Professor's Approach:
f(x)=$xe^x$ f(1)=$e$ f'(x)=$e^x+xe^x$ f'(1)=$2e$ f''(x)=$2e^x+xe^x$ f''(1)=3e
Resulting Taylor Series: $e+2e(x-1)+3/2e(x-1)^2$
My Approach: Find the first degree Taylor Series for $e^x$ centered around a = 1
Let g(x)=$e^x$ $g^n(x)$ = $e^x$ Therefore all coefficients are e for a=1.
Result: $e+e(x-1)$
To find the second degree polynomial of $xe^x$ simply multiply the previous Taylor series by x.
Result: $ex^2$
The issue is that these two answers are not equivalent. However, graphically, both are attempting to approximate $e^x$ around x=1. Professor's Approach in Green, My Approach in Blue: graphical image
Although I probably will not get my points back for this midterm problem, I need some closure as to why my approach is incorrect(if it is). After all, I have seen my approach used for problems such as the Maclaurin series of $xcosx$.

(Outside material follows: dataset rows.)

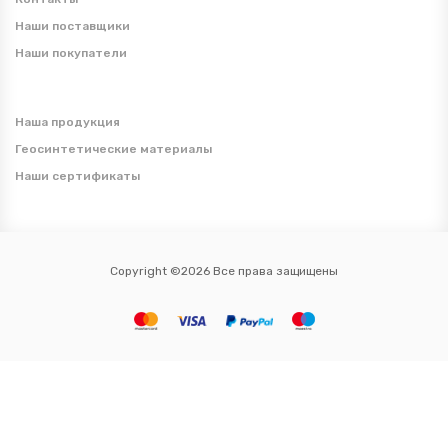
Наши поставщики
Наши покупатели
Наша продукция
Геосинтетические материалы
Наши сертификаты
Copyright ©2026 Все права защищены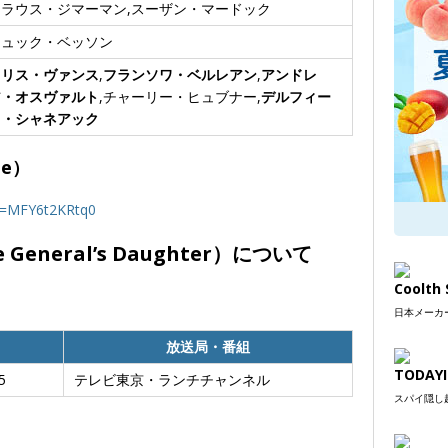
クラウス・ジマーマン,スーザン・マードック
リュック・ベッソン
クリス・ヴァンス
,
フランソワ・ベルレアン
,
アンドレ
ア・オスヴァルト
,チャーリー・ヒュブナー,
デルフィー
ヌ・シャネアック
e）
v=MFY6t2KRtq0
 General’s Daughter）について
Coolt
日本メーカー
放送局・番組
TODAYI
5
テレビ東京・ランチチャンネル
スパイ隠し超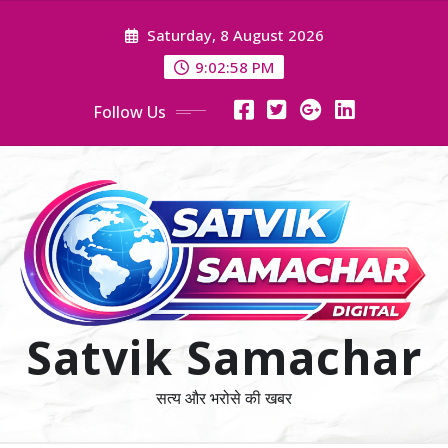
Skip
Saturday, 8 August 2026
to
content
9:02:59 PM
Follow Us
Satvik Samachar
सत्य और भरोसे की खबर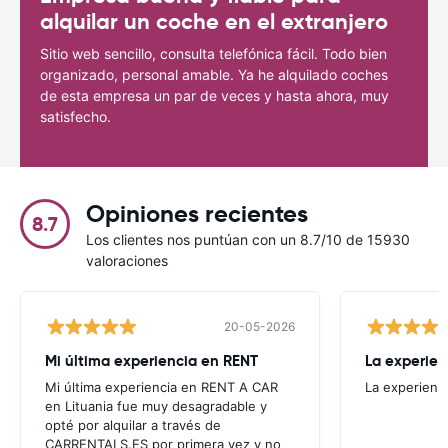
alquilar un coche en el extranjero
Sitio web sencillo, consulta telefónica fácil. Todo bien
organizado, personal amable. Ya he alquilado coches
de esta empresa un par de veces y hasta ahora, muy
satisfecho.
Opiniones recientes
8.7
Los clientes nos puntúan con un 8.7/10 de 15930
valoraciones
20-05-2026
Mi última experiencia en RENT
La experien
Mi última experiencia en RENT A CAR
La experienc
en Lituania fue muy desagradable y
opté por alquilar a través de
CARRENTALS.ES por primera vez y no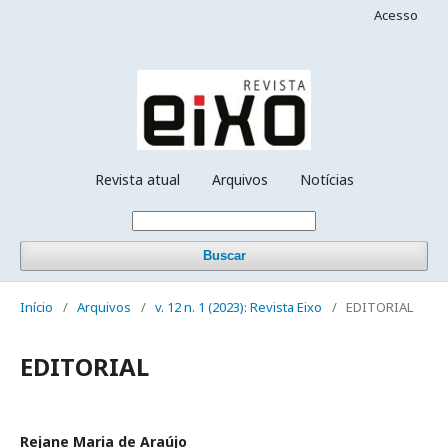
Acesso
Revista atual
Arquivos
Notícias
Buscar
Início
/
Arquivos
/
v. 12 n. 1 (2023): Revista Eixo
/
EDITORIAL
EDITORIAL
Rejane Maria de Araújo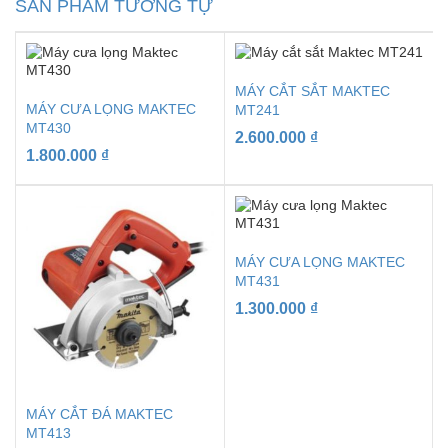
SẢN PHẨM TƯƠNG TỰ
MÁY CẮT SẮT MAKTEC
MÁY CƯA LỌNG MAKTEC
MT241
MT430
2.600.000
₫
1.800.000
₫
MÁY CƯA LỌNG MAKTEC
MT431
1.300.000
₫
MÁY CẮT ĐÁ MAKTEC
MT413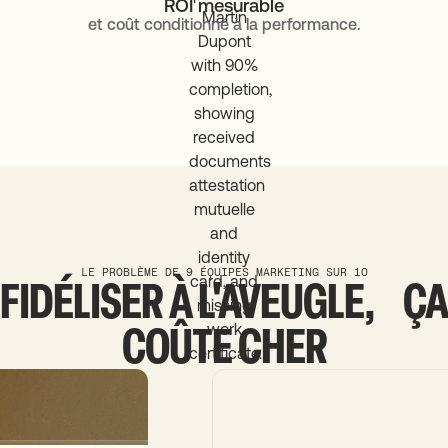
ROI mesurable
et coût conditionné à la performance.
LE PROBLÈME DE 9 ÉQUIPES MARKETING SUR 10
FIDÉLISER
À
L'AVEUGLE, ÇA
COÛTE
CHER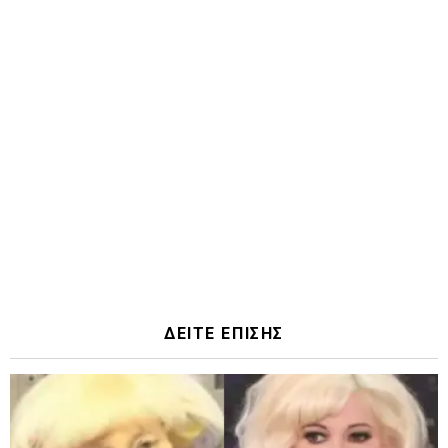
ΔΕΙΤΕ ΕΠΙΣΗΣ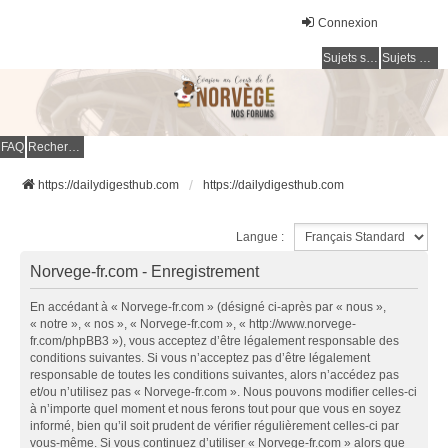
Connexion
Sujets sans réponse
Sujets actifs
FAQ
Rechercher
https://dailydigesthub.com
https://dailydigesthub.com
Langue :
Norvege-fr.com - Enregistrement
En accédant à « Norvege-fr.com » (désigné ci-après par « nous »,
« notre », « nos », « Norvege-fr.com », « http://www.norvege-
fr.com/phpBB3 »), vous acceptez d’être légalement responsable des
conditions suivantes. Si vous n’acceptez pas d’être légalement
responsable de toutes les conditions suivantes, alors n’accédez pas
et/ou n’utilisez pas « Norvege-fr.com ». Nous pouvons modifier celles-ci
à n’importe quel moment et nous ferons tout pour que vous en soyez
informé, bien qu’il soit prudent de vérifier régulièrement celles-ci par
vous-même. Si vous continuez d’utiliser « Norvege-fr.com » alors que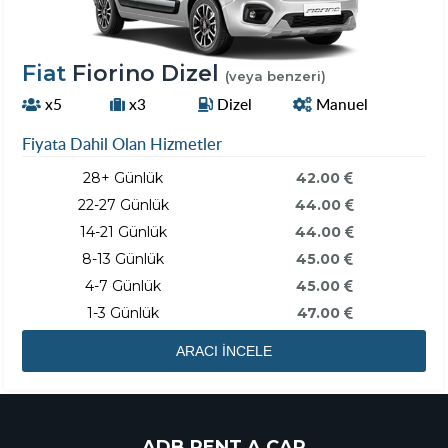
Fiat
Fiorino Dizel
(veya benzeri)
x5
x3
Dizel
Manuel
Fiyata Dahil Olan Hizmetler
28+ Günlük
42.00
22-27 Günlük
44.00
14-21 Günlük
44.00
8-13 Günlük
45.00
4-7 Günlük
45.00
1-3 Günlük
47.00
ARACI İNCELE
ADB RENT A CAR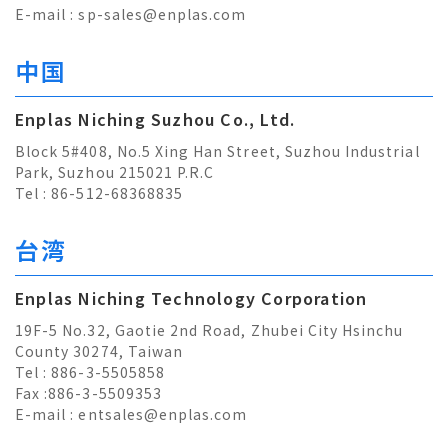
E-mail :
sp-sales@enplas.com
中国
Enplas Niching Suzhou Co., Ltd.
Block 5#408, No.5 Xing Han Street, Suzhou Industrial
Park, Suzhou 215021 P.R.C
Tel : 86-512-68368835
台湾
Enplas Niching Technology Corporation
19F-5 No.32, Gaotie 2nd Road, Zhubei City Hsinchu
County 30274, Taiwan
Tel : 886-3-5505858
Fax :886-3-5509353
E-mail :
entsales@enplas.com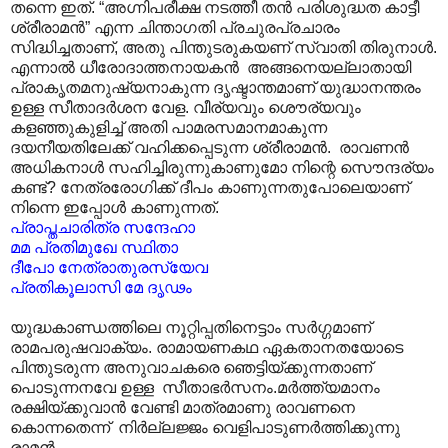
തന്നെ ഇത്. “അഗ്നിപരീക്ഷ നടത്തീ തൻ പരിശുദ്ധത കാട്ടീ
ശ്രീരാമൻ” എന്ന ചിന്താഗതി പ്രചുരപ്രചാരം
സിദ്ധിച്ചതാണ്, അതു പിന്തുടരുകയണ് സ്വാതി തിരുനാൾ.
എന്നാൽ ധീരോദാത്തനായകൻ അങ്ങനെയല്ലാതായി
പ്രാകൃതമനുഷ്യനാകുന്ന ദൃഷ്ടാന്തമാണ് യുദ്ധാനന്തരം
ഉള്ള സീതാദർശന വേള. വീര്യവും ശൌര്യവും
കളഞ്ഞുകുളിച്ച് അതി പാമരസമാനമാകുന്ന
ദയനീയതിലേക്ക് വഹിക്കപ്പെടുന്ന ശ്രീരാമൻ. രാവണൻ
അധികനാൾ സഹിച്ചിരുന്നുകാണുമോ നിന്റെ സൌന്ദര്യം
കണ്ട്? നേത്രരോഗിക്ക് ദീപം കാണുന്നതുപോലെയാണ്
നിന്നെ ഇപ്പോൾ കാണുന്നത്.
പ്രാപ്തചാരിത്ര സന്ദേഹാ
മമ പ്രതിമുഖേ സ്ഥിതാ
ദീപോ നേത്രാതുരസ്യേവ
പ്രതികൂലാസി മേ ദൃഢം
യുദ്ധകാണ്ഡത്തിലെ നൂറ്റിപ്പതിനെട്ടാം സർഗ്ഗമാണ്
രാമപരുഷവാക്യം. രാമായണകഥ ഏകതാനതയോടെ
പിന്തുടരുന്ന അനുവാചകരെ ഞെട്ടിയ്ക്കുന്നതാണ്
പൊടുന്നനവേ ഉള്ള സീതാഭർസനം.മർത്ത്യമാനം
രക്ഷിയ്ക്കുവാൻ വേണ്ടി മാത്രമാണു രാവണനെ
കൊന്നതെന്ന്‌ നിർല്ലജ്ജം വെളിപാടുണർത്തിക്കുന്നു
രാമൻ.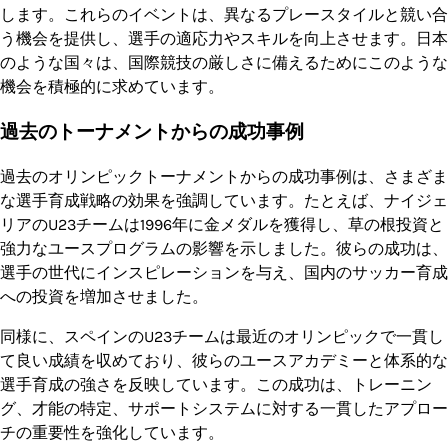
します。これらのイベントは、異なるプレースタイルと競い合
う機会を提供し、選手の適応力やスキルを向上させます。日本
のような国々は、国際競技の厳しさに備えるためにこのような
機会を積極的に求めています。
過去のトーナメントからの成功事例
過去のオリンピックトーナメントからの成功事例は、さまざま
な選手育成戦略の効果を強調しています。たとえば、ナイジェ
リアのU23チームは1996年に金メダルを獲得し、草の根投資と
強力なユースプログラムの影響を示しました。彼らの成功は、
選手の世代にインスピレーションを与え、国内のサッカー育成
への投資を増加させました。
同様に、スペインのU23チームは最近のオリンピックで一貫し
て良い成績を収めており、彼らのユースアカデミーと体系的な
選手育成の強さを反映しています。この成功は、トレーニン
グ、才能の特定、サポートシステムに対する一貫したアプロー
チの重要性を強化しています。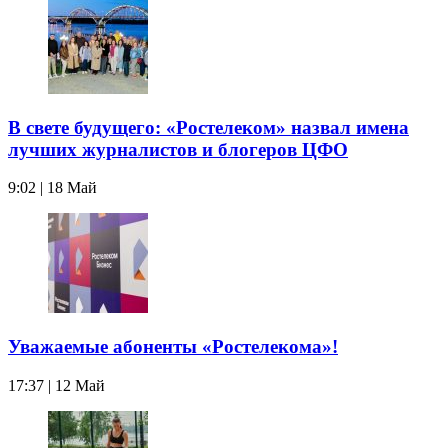
В свете будущего: «Ростелеком» назвал имена
лучших журналистов и блогеров ЦФО
9:02 | 18 Май
Уважаемые абоненты «Ростелекома»!
17:37 | 12 Май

Your final answer is centered at $0$, not at $1$ so it doesn't really make sense. It is also wrong as you are missing part of the second order term as you will see below. You take the first order Taylor series of $e^x$: $$ e^x = e + e(x-1) + O(x-1)^2$$ Multiplying by $x = 1 + (x-1)$ (so to get an answer centered at $1$) gives $$ xe^x = e + 2e(x-1) + e(x-1)^2 + O(x-1)^2.$$ But this is NOT what you want as you are still missing part of your order two term. You need a second order Taylor series for $e^x$: $$ e^x = e + e(x-1) + \frac{1}{2}e(x-1)^2 + O(x-1)^3. $$ Now when we multiply by $1 + (x-1)$ we get $$ xe^x = e + 2e(x-1) + \frac{3}{2}e(x-1)^2 + O(x-1)^3$$ as desired.